The impulse behind Berkeley's announcement was commendable. But officials there were too hasty in designing the programme, as evidenced by the firestorm of criticism it triggered and the changes the university has instituted in response. For example, each student's kit will now include not just details of the measures being taken to safeguard and anonymize the data and descriptions of the genes to be tested, as originally planned, but also information about the ethical and legal issues surrounding genetic testing. In addition, the university has modified a contest that accompanies the programme: the prize will no longer be a full genetic test conducted by a commercial testing company, which could be perceived as an endorsement of such firms, but will instead be cash. Finally, organizers have decided to hold off revealing the tests' results until just before a lecture at which the benefits and limits of genetic testing, as well as the three chosen genes, will be discussed in detail. They will also give an accompanying lecture on the ethical and social dimensions of genetic testing. And students will be able to seek private counselling about their results if they wish.

Although it was wise of Berkeley to make these improvements, concerns remain. The university contends, for example, that there will be no pressure on students to participate in the genetic testing. Not only will they be told it is entirely optional, but students — or in the case of those under 18 years of age, their parents — will sign an informed consent document. Moreover, faculty members will never learn which students participated and which did not. But critics still worry about indirect pressure: the very fact that the kits are being sent to all of the college's incoming students could give them the impression that their participation is expected, in which case their choice may not feel so free.

A telling contrast in approach has been provided by Stanford University in Palo Alto, California, which announced a similar course designed for medical students shortly after Berkeley announced its programme. Recognizing the potential for controversy from the outset, Stanford officials first appointed a task force of basic scientists, clinicians, legal professionals, genetic counsellors, ethicists and students who spent a year designing precautions against coercion and conflicts of interest by the institution, and working out access to counselling.

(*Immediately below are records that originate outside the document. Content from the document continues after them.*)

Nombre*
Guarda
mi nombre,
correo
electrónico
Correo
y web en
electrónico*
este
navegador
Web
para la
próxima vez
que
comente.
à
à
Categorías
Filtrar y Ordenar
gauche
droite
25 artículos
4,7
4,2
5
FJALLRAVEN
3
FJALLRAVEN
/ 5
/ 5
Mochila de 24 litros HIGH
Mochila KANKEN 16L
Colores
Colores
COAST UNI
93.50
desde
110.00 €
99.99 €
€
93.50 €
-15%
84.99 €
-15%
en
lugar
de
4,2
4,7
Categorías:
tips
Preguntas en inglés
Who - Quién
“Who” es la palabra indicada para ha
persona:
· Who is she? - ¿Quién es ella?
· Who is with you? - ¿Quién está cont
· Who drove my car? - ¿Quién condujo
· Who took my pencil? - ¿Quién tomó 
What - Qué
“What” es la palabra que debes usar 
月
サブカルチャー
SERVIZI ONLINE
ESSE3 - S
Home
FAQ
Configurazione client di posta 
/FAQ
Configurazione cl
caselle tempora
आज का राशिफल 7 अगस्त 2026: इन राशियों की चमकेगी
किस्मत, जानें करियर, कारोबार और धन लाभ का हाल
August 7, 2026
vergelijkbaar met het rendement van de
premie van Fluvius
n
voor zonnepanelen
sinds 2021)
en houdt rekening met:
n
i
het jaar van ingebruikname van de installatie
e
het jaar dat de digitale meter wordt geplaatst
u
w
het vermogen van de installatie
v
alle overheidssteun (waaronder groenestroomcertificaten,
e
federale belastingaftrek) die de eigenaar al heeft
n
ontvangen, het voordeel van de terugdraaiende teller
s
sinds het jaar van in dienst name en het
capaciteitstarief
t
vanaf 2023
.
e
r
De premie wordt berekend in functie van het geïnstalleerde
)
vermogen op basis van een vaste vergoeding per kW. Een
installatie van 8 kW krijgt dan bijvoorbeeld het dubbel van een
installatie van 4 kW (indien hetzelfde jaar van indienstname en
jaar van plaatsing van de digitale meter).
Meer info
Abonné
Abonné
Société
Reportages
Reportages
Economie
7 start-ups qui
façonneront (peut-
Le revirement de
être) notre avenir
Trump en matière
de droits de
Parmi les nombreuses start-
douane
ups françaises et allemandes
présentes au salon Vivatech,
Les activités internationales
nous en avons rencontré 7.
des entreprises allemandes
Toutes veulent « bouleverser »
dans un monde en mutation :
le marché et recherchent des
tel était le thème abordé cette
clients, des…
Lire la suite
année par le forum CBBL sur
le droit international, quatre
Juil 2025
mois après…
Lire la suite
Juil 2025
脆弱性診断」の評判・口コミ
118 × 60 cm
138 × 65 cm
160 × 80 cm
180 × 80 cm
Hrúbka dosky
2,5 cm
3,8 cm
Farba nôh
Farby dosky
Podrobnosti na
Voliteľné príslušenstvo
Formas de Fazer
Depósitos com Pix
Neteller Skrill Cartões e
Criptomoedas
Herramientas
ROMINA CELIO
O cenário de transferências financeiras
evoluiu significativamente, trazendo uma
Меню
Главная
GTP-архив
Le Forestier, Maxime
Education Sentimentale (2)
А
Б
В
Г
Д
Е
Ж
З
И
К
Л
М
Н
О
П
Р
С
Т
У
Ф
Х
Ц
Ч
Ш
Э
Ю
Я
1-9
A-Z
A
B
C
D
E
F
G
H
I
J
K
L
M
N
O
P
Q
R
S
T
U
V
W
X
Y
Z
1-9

The result is a well-thought-out programme — which also includes a research component designed to test a commonly held belief: do students truly learn better when the information presented to them is of personal relevance?

That said, the Berkeley and Stanford programmes are both still experimental. No one has all the answers to the issues they raise, which is why designing such curricula will involve constant refinement and evolution. It is shortsighted for critics to oppose such endeavours on the grounds that experts don't yet know how to interpret genetic information or how to integrate it into medical care. That is changing rapidly — and these two programmes are only the beginning of a long conversation that needs to happen on campuses worldwide.